Objetivo de inflación del 2% de la Reserva Federal «merece la pena mantener», según economistas

Por Andrew Moran
15 de junio de 2024 7:28 PM Actualizado: 15 de junio de 2024 7:28 PM

Los economistas creen que «merece la pena mantener» el objetivo de inflación del 2 por ciento de la Reserva Federal y que cambiar de meta enviaría una señal equivocada a los consumidores.

Desde 2012, el banco central estadounidense ha mantenido oficialmente un objetivo de inflación del 2 por ciento, aunque los responsables de la política monetaria habían acordado esta cifra entre bastidores en la década de 1990.

Con una inflación que se ha demostrado persistente y progresiva en cuanto a restaurar la estabilidad de precios lentamente, en el ámbito público se ha llegado a hablar de que la Fed debería reconsiderar este objetivo.

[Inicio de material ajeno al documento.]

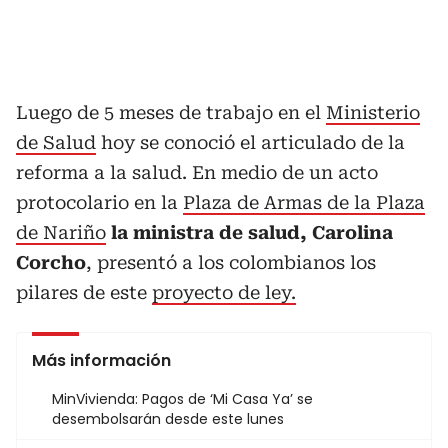
Luego de 5 meses de trabajo en el
Ministerio
de Salud
hoy se conoció el articulado de la
reforma a la salud. En medio de un acto
protocolario en la
Plaza de Armas de la Plaza
de Nariño
la ministra de salud, Carolina
Corcho
, presentó a los colombianos los
pilares de este
proyecto de ley.
Más información
MinVivienda: Pagos de ‘Mi Casa Ya’ se
desembolsarán desde este lunes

«La coherencia en la orientación de la Fed es un elemento crucial para la estabilidad financiera y económica, por lo que considerar este cambio, no se hace a la ligera», afirmó Joe Brusuelas, economista jefe de RSM, en un documento de octubre de 2023. «Nosotros sugerimos un enfoque incremental a medida que la Fed eleva silenciosamente el nivel de tolerancia para la inflación a un rango del 2,5 por ciento al 3 por ciento, mientras mantiene su tasa de política en el 5.5 por ciento».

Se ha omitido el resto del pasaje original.